Janela Poética II

Alberto Bresciani

 

Foto: Cristiano Xavier

 

OFICIAL

 

A multidão
de estranhas peles,
gravatas, panos turvos.

O silêncio é o som
possível, o não-grito.
E esses rostos,

parados no tempo,
nunca mencionaram
o descabido

de aparecer só
e coberto
de escamas.

 

 

 

***

 

 

 

MENSAGEM

 

Faria um poema
de amor.

Mas penso em aviões
que decolam,
trens partindo,
em filmes antigos,
gavetas vazias,
a marca do quadro
na parede,
o livro embrulhado
para presente
e coberto de pó.

Este é meu poema
de amor.

 

 

 

***

 

 

 

OBLÍVIO

 

Um espinho na palma da mão,
a herança ou a graça.
Um nome, história
escrita em rocha, em pluma,
no canto dos olhos.

Uma planta, um tempo,
uma gema que amamos,
queremos,
e sem garantias,
sem garras e armas,
aprendemos,
grão por grão,
a esquecer.

 

 

 

***

 

 

 

DUO

 

Cordões, cadarços,
todos esses nós
atando angústias.

Mormaço, enjoo
dos dedos à cabeça.
E então você diz

– Vem,
desliza
pelos meus cabelos.

E um arco cresce
entre som e ar,
desfaz nódulos, dá fome.

Os pés
descalços.

 

 

 

***

 

 

 

MAPA

 

Tentei ser mau,
cortar as asas dos pássaros,

atravessar a nado
o lago no inverno.

Comprei facas e explosivos,
fechei os olhos

ao velho e seu cão,
mortos de fome na praça.

Quase anjo torto.
E era só amor.

Até além do ridículo.
Eu sei.

Só para você anotei,
no bloco da cozinha,

o lugar exato
onde está

emparedado
o meu corpo.

 

 

 

***

 

 

 

BISCOITOS

 

Imerso no terno
de corte exato,
em seu carro moderno,
cuja marca não sabe,
Franz aguça o olhar.

Como jovens animais,
fareja o ar
à procura
de respostas.

Havia um cheiro de biscoitos
em latas antigas.
Era uma forma
de completude
e revelação.

Mas Franz sente espinhos
nas vértebras.

Aviso
de que os tempos
dos milagres
acabaram.

 

Alberto Bresciani nasceu no Rio de Janeiro.

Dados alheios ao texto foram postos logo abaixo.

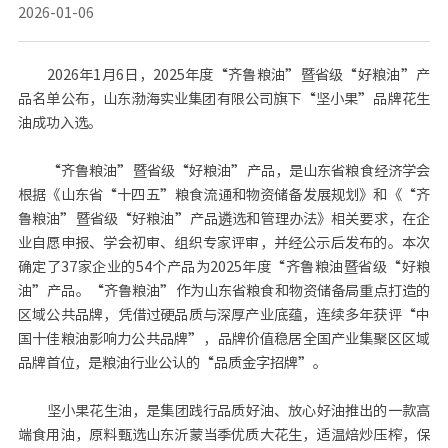
2026-01-06
2026年1月6日，2025年度“齐鲁粮油”暨省级“好粮油”产
品名单公布，山东渤海实业集团有限公司旗下“坚小果”品牌花生
油成功入选。
“齐鲁粮油”暨省级“好粮油”产品，是山东省粮食经济学会
根据《山东省“十四五”粮食流通和物资储备发展规划》和《“齐
鲁粮油”暨省级“好粮油”产品遴选和管理办法》相关要求，在企
业自愿申报、学会初审、组织专家评审，并经公示后发布的。本次
确定了37家企业的54个产品为2025年度“齐鲁粮油暨省级“好粮
油”产品。“齐鲁粮油”作为山东省粮食和物资储备局重点打造的
区域公共品牌，凭借过硬品质与深厚产业底蕴，连续多年获评“中
国十佳粮油影响力公共品牌”，品牌价值稳居全国产业集聚区区域
品牌首位，是粮油行业公认的“品质金字招牌”。
坚小果花生油，是集团践行品质好油、放心好油推出的一款高
端食用油，原料甄选山东沂蒙当季优质大花生，适温焙炒压榨，保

Vive em Brasília. Autor de “Incompleto movimento” (José Olympio Editora, 2011), “Sem passagem para Barcelona” (José Olympio Editora, 2015, finalista do prêmio APCA de Literatura – Poesia de 2015), “Fundamentos de ventilação e apneia” (Editora Patuá, 2019) e “Hidroavião” (Editora Patuá, 2020). Integra, entre outras, as antologias “Outras ruminações” (Dobra editorial, 2014), “Pessoa – Littérature brésilienne contemporaine” (Revista Pessoa, édition spéciale – Salon du Livre de Paris, 2015),  “Escriptonita” (Editora Patuá, 2016), “Hiperconexões: sangue e titânio” (Editora Patuá, 2017) e “Ruínas” (Editora Patuá, 2020). Tem poemas publicados em portais, blogs e sítios da internet e em revistas e jornais impressos.